── Stored data ──
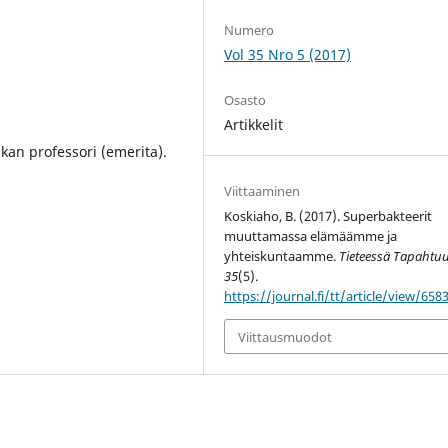
Numero
Vol 35 Nro 5 (2017)
Osasto
Artikkelit
ikan professori (emerita).
Viittaaminen
Koskiaho, B. (2017). Superbakteerit
muuttamassa elämäämme ja
yhteiskuntaamme.
Tieteessä Tapahtu
35
(5).
https://journal.fi/tt/article/view/658
Viittausmuodot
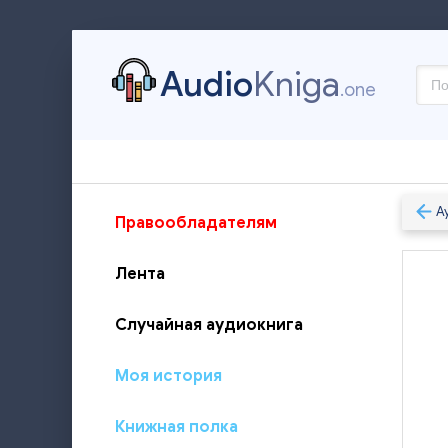
Audio
Kniga
.one
А
Правообладателям
Лента
Случайная аудиокнига
Моя история
Книжная полка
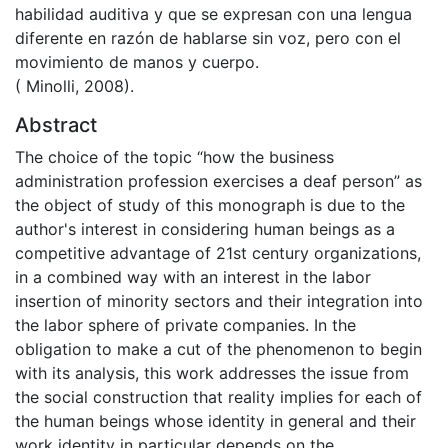
habilidad auditiva y que se expresan con una lengua
diferente en razón de hablarse sin voz, pero con el
movimiento de manos y cuerpo.
( Minolli, 2008).
Abstract
The choice of the topic “how the business
administration profession exercises a deaf person” as
the object of study of this monograph is due to the
author's interest in considering human beings as a
competitive advantage of 21st century organizations,
in a combined way with an interest in the labor
insertion of minority sectors and their integration into
the labor sphere of private companies. In the
obligation to make a cut of the phenomenon to begin
with its analysis, this work addresses the issue from
the social construction that reality implies for each of
the human beings whose identity in general and their
work identity in particular depends on the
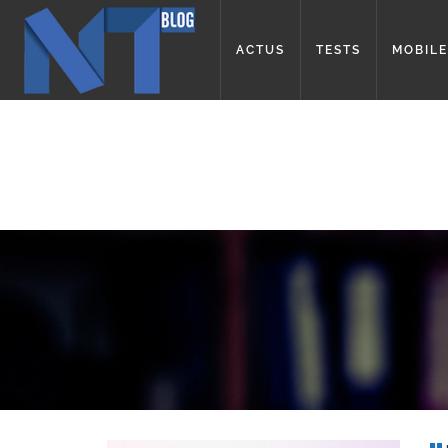
ACTUS
TESTS
MOBILE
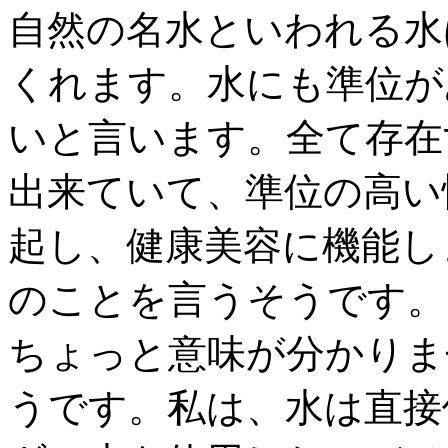
自然の名水といわれる水
くれます。水にも準位が
いと言います。全て存在
出来ていて、準位の高い
起し、健康美容に機能し
のことを言うそうです。
ちょっと意味が分かりま
うです。私は、水は直接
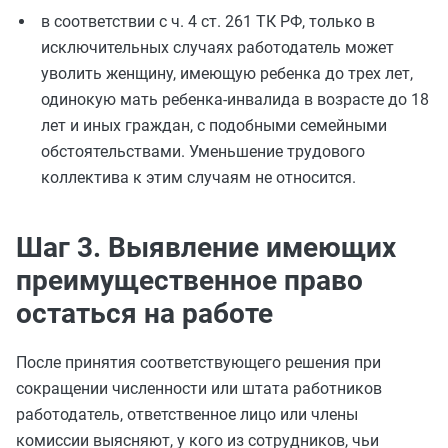
в соответствии с ч. 4 ст. 261 ТК РФ, только в
исключительных случаях работодатель может
уволить женщину, имеющую ребенка до трех лет,
одинокую мать ребенка-инвалида в возрасте до 18
лет и иных граждан, с подобными семейными
обстоятельствами. Уменьшение трудового
коллектива к этим случаям не относится.
Шаг 3. Выявление имеющих
преимущественное право
остаться на работе
После принятия соответствующего решения при
сокращении численности или штата работников
работодатель, ответственное лицо или члены
комиссии выясняют, у кого из сотрудников, чьи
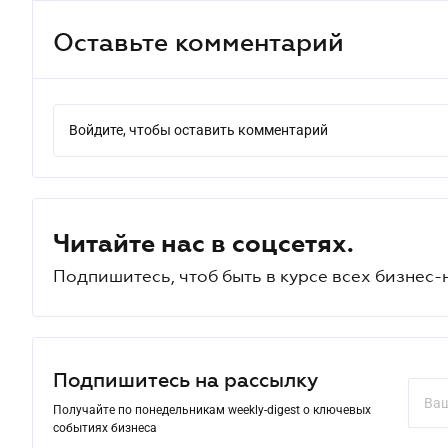
Оставьте комментарий
Войдите, чтобы оставить комментарий
Читайте нас в соцсетях.
Подпишитесь, чтоб быть в курсе всех бизнес-
Подпишитесь на рассылку
Получайте по понедельникам weekly-digest о ключевых
событиях бизнеса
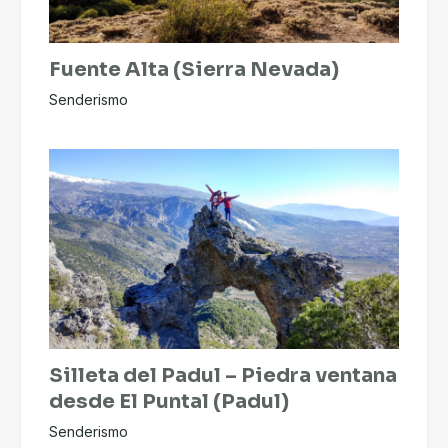
Fuente Alta (Sierra Nevada)
Senderismo
Silleta del Padul – Piedra ventana
desde El Puntal (Padul)
Senderismo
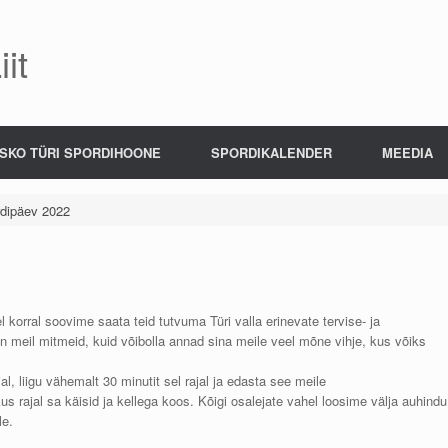
it
SKO TÜRI SPORDIHOONE
SPORDIKALENDER
MEEDIA
rdipäev 2022
l korral soovime saata teid tutvuma Türi valla erinevate tervise- ja
 meil mitmeid, kuid võibolla annad sina meile veel mõne vihje, kus võiks
, liigu vähemalt 30 minutit sel rajal ja edasta see meile
s rajal sa käisid ja kellega koos. Kõigi osalejate vahel loosime välja auhindu
le.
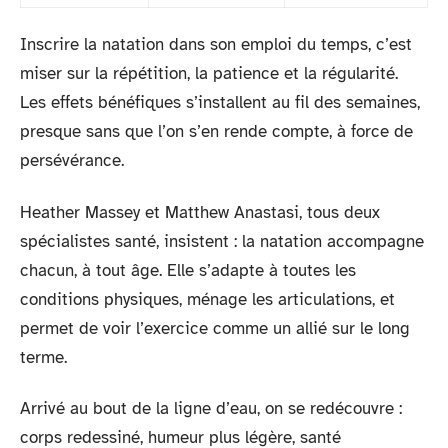
Inscrire la natation dans son emploi du temps, c’est
miser sur la répétition, la patience et la régularité.
Les effets bénéfiques s’installent au fil des semaines,
presque sans que l’on s’en rende compte, à force de
persévérance.
Heather Massey et Matthew Anastasi, tous deux
spécialistes santé, insistent : la natation accompagne
chacun, à tout âge. Elle s’adapte à toutes les
conditions physiques, ménage les articulations, et
permet de voir l’exercice comme un allié sur le long
terme.
Arrivé au bout de la ligne d’eau, on se redécouvre :
corps redessiné, humeur plus légère, santé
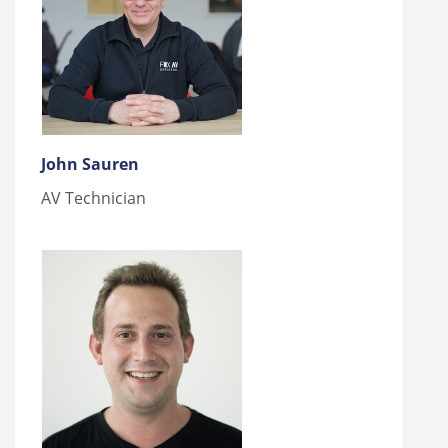
John Sauren
AV Technician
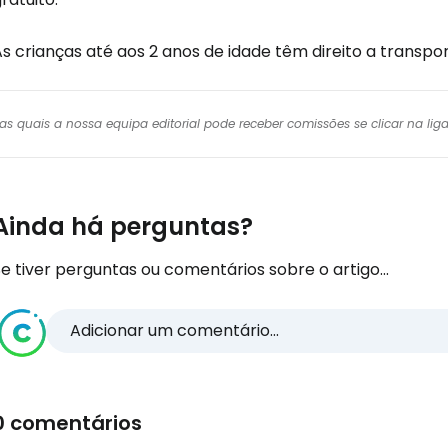
s crianças até aos 2 anos de idade têm direito a transpo
r das quais a nossa equipa editorial pode receber comissões se clicar na l
Ainda há perguntas?
e tiver perguntas ou comentários sobre o artigo...
Adicionar um comentário...
0 comentários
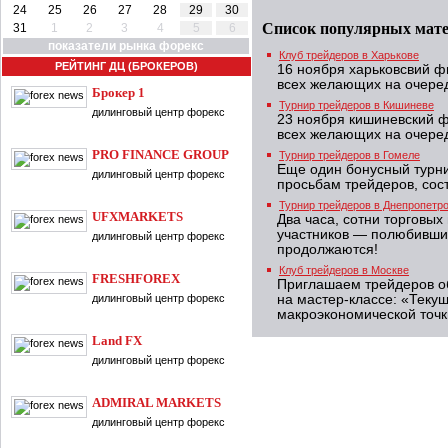
24
25
26
27
28
29
30
Список популярных мат
31
1
2
3
4
5
6
показатели рынка форекс
Клуб трейдеров в Харькове
РЕЙТИНГ ДЦ (БРОКЕРОВ)
16 ноября харьковсвий 
всех желающих на очеред
Брокер 1
Турнир трейдеров в Кишиневе
дилинговый центр форекс
23 ноября кишиневский 
всех желающих на очеред
PRO FINANCE GROUP
Турнир трейдеров в Гомеле
Еще один бонусный турн
дилинговый центр форекс
просьбам трейдеров, сост
Турнир трейдеров в Днепропетр
UFXMARKETS
Два часа, сотни торговых
участников — полюбивши
дилинговый центр форекс
продолжаются!
Клуб трейдеров в Москве
FRESHFOREX
Приглашаем трейдеров о
дилинговый центр форекс
на мастер-классе: «Теку
макроэкономической точки
Land FX
дилинговый центр форекс
ADMIRAL MARKETS
дилинговый центр форекс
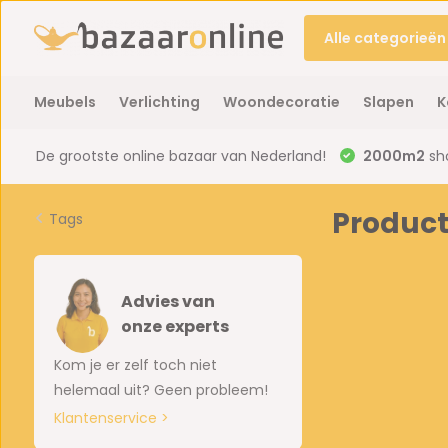
Alle categorieën
Meubels
Verlichting
Woondecoratie
Slapen
K
De grootste online bazaar van Nederland!
2000m2
sh
Product
Tags
Advies van
onze experts
Kom je er zelf toch niet
helemaal uit? Geen probleem!
Klantenservice >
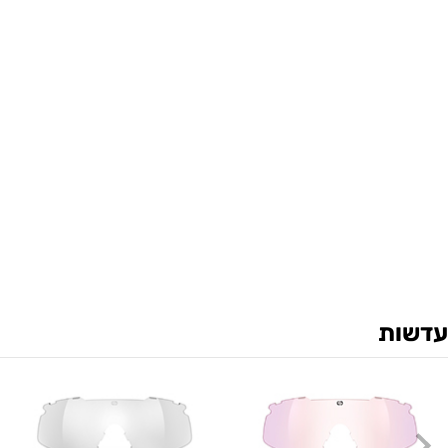
עדשות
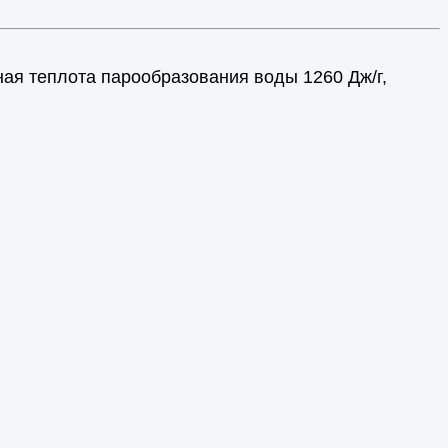
ная теплота парообразования воды 1260 Дж/г,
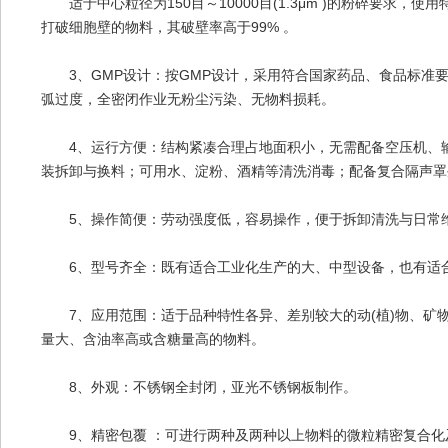
适于中心粒径为150目～10000目(1.3μm )的粉碎要求，使
打破细胞壁的物料，其破壁率高于99% 。
3、GMP设计：按GMP设计，采用符合国家药品、食品标准
弧过度，全密闭作业无粉尘污染、无物料损耗。
4、运行方便：结构紧凑合理占地面积小，无需配备空压机、输
装拆卸与换料；可用水、淀粉、酒精等清洗消毒；配备复合隔声罩
5、操作简便：劳动强度低，容易操作，便于拆卸清洗与日常
6、型号齐全：既有适合工业化生产的大、中型设备，也有适合
7、应用范围：适于品种特性各异、差别较大的动(植)物、矿物药
量大、含油率高或含糖量高的物料。
8、外观：不锈钢全封闭，亚光不锈钢板制作。
9、精密包覆 ：可进行两种及两种以上物料的微粒精密复合化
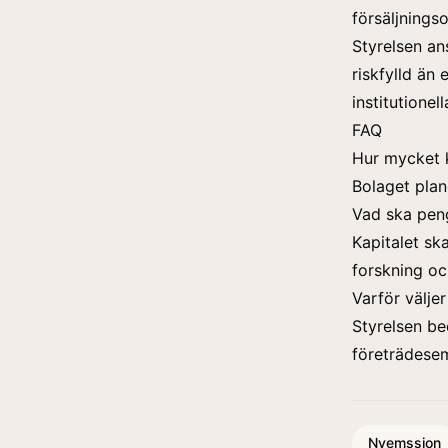
försäljnings
Styrelsen an
riskfylld än
institutionel
FAQ
Hur mycket k
Bolaget plane
Vad ska peng
Kapitalet sk
forskning och
Varför välje
Styrelsen be
företrädesem
Nyemssion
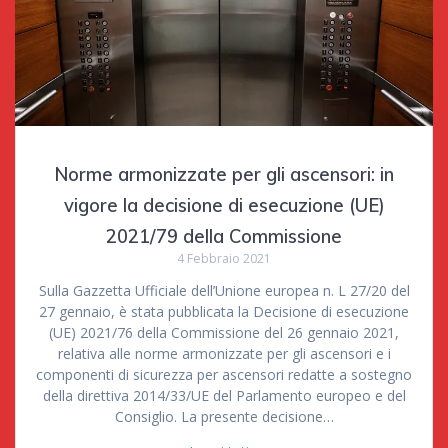
Norme armonizzate per gli ascensori: in
vigore la decisione di esecuzione (UE)
2021/79 della Commissione
4 Febbraio 2021
Sulla Gazzetta Ufficiale dell’Unione europea n. L 27/20 del
27 gennaio, è stata pubblicata la Decisione di esecuzione
(UE) 2021/76 della Commissione del 26 gennaio 2021,
relativa alle norme armonizzate per gli ascensori e i
componenti di sicurezza per ascensori redatte a sostegno
della direttiva 2014/33/UE del Parlamento europeo e del
Consiglio. La presente decisione…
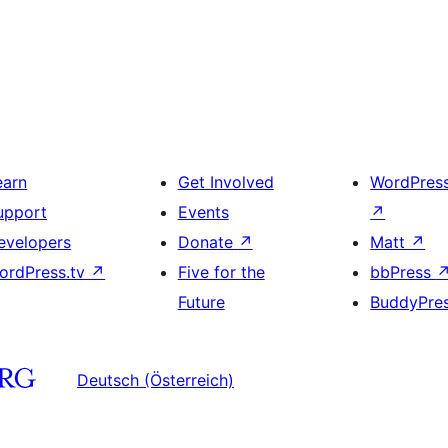
earn
Get Involved
WordPres
upport
Events
↗
evelopers
Donate
↗
Matt
↗
ordPress.tv
↗
Five for the
bbPress
Future
BuddyPre
Deutsch (Österreich)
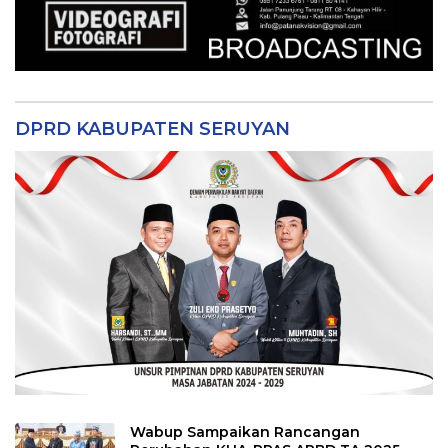
DPRD KABUPATEN SERUYAN
Wabup Sampaikan Rancangan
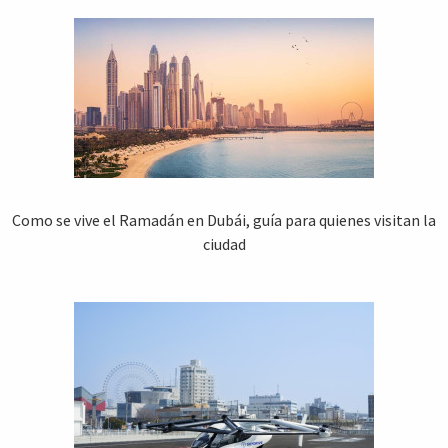
Como se vive el Ramadán en Dubái, guía para quienes visitan la
ciudad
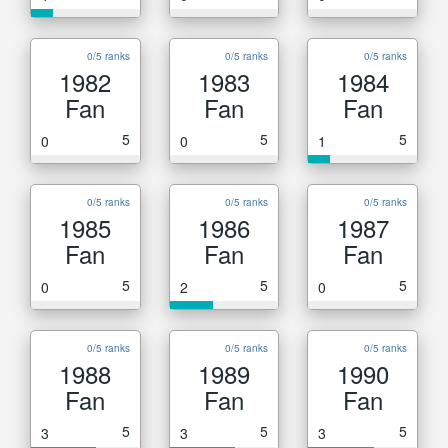
0/5 ranks
0/5 ranks
0/5 ranks
1982
1983
1984
Fan
Fan
Fan
5
5
5
0
0
1
0/5 ranks
0/5 ranks
0/5 ranks
1985
1986
1987
Fan
Fan
Fan
5
5
5
0
2
0
0/5 ranks
0/5 ranks
0/5 ranks
1988
1989
1990
Fan
Fan
Fan
5
5
5
3
3
3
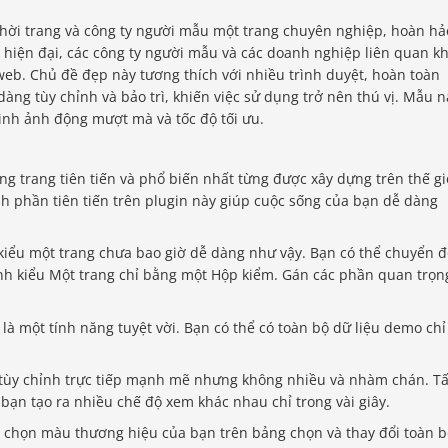
hời trang và công ty người mẫu một trang chuyên nghiệp, hoàn hả
 hiện đại, các công ty người mẫu và các doanh nghiệp liên quan k
eb. Chủ đề đẹp này tương thích với nhiều trình duyệt, hoàn toàn
àng tùy chỉnh và bảo trì, khiến việc sử dụng trở nên thú vị. Mẫu n
 hình ảnh động mượt mà và tốc độ tối ưu.
ng trang tiên tiến và phổ biến nhất từng được xây dựng trên thế gi
nh phần tiên tiến trên plugin này giúp cuộc sống của bạn dễ dàng
kiểu một trang chưa bao giờ dễ dàng như vậy. Bạn có thể chuyển đ
ành kiểu Một trang chỉ bằng một Hộp kiểm. Gán các phần quan trọn
 là một tính năng tuyệt vời. Bạn có thể có toàn bộ dữ liệu demo chỉ
 tùy chỉnh trực tiếp mạnh mẽ nhưng không nhiều và nhàm chán. Tấ
bạn tạo ra nhiều chế độ xem khác nhau chỉ trong vài giây.
 chọn màu thương hiệu của bạn trên bảng chọn và thay đổi toàn 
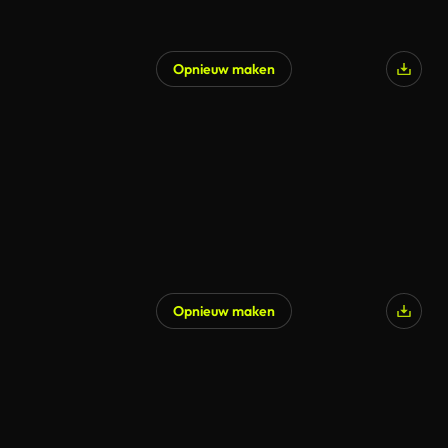
Opnieuw maken
Opnieuw maken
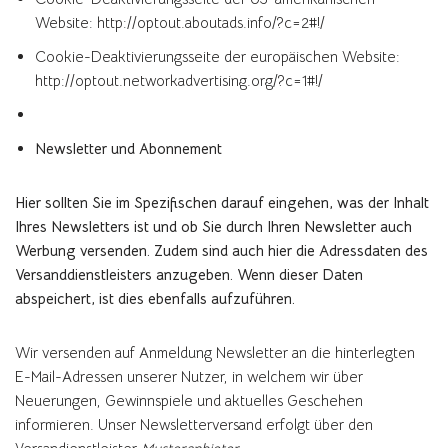
Website: http://optout.aboutads.info/?c=2#!/
Cookie-Deaktivierungsseite der europäischen Website:
http://optout.networkadvertising.org/?c=1#!/
Newsletter und Abonnement
Hier sollten Sie im Spezifischen darauf eingehen, was der Inhalt
Ihres Newsletters ist und ob Sie durch Ihren Newsletter auch
Werbung versenden. Zudem sind auch hier die Adressdaten des
Versanddienstleisters anzugeben. Wenn dieser Daten
abspeichert, ist dies ebenfalls aufzuführen.
Wir versenden auf Anmeldung Newsletter an die hinterlegten
E-Mail-Adressen unserer Nutzer, in welchem wir über
Neuerungen, Gewinnspiele und aktuelles Geschehen
informieren. Unser Newsletterversand erfolgt über den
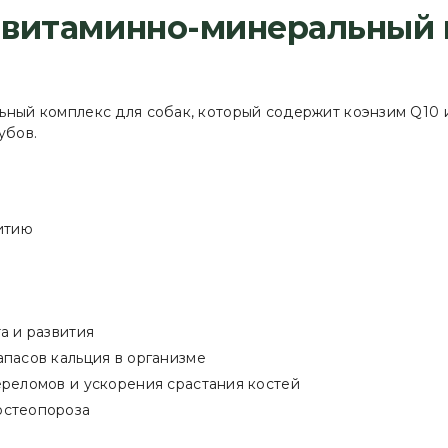
 — витаминно-минеральный
льный комплекс для собак, который содержит коэнзим Q10 
убов.
итию
а и развития
пасов кальция в организме
ереломов и ускорения срастания костей
остеопороза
───
**Instructions for the task**. Quote the lines above exactly, starting with the one that has "movimiento de manos y cuerpo." and ending with the one that has "Шаг 3. Выявление имеющих"; drop the pictures and include nothing else.

**Written response**.
movimiento de manos y cuerpo.
( Minolli, 2008).
Abstract
The choice of the topic “how the business
administration profession exercises a deaf person” as
the object of study of this monograph is due to the
author's interest in considering human beings as a
competitive advantage of 21st century organizations,
in a combined way with an interest in the labor
insertion of minority sectors and their integration into
the labor sphere of private companies. In the
obligation to make a cut of the phenomenon to begin
with its analysis, this work addresses the issue from
the social construction that reality implies for each of
the human beings whose identity in general and their
work identity in particular depends on the
ACTUS
TESTS
MOBILE
自然の名水といわれる水
くれます。水にも準位が
いと言います。全て存在
出来ていて、準位の高い
起し、健康美容に機能し
のことを言うそうです。
ちょっと意味が分かりま
うです。私は、水は直接
в соответствии с ч. 4 ст. 261 ТК РФ, только в
исключительных случаях работодатель может
уволить женщину, имеющую ребенка до трех лет,
одинокую мать ребенка-инвалида в возрасте до 18
лет и иных граждан, с подобными семейными
обстоятельствами. Уменьшение трудового
коллектива к этим случаям не относится.
Шаг 3. Выявление имеющих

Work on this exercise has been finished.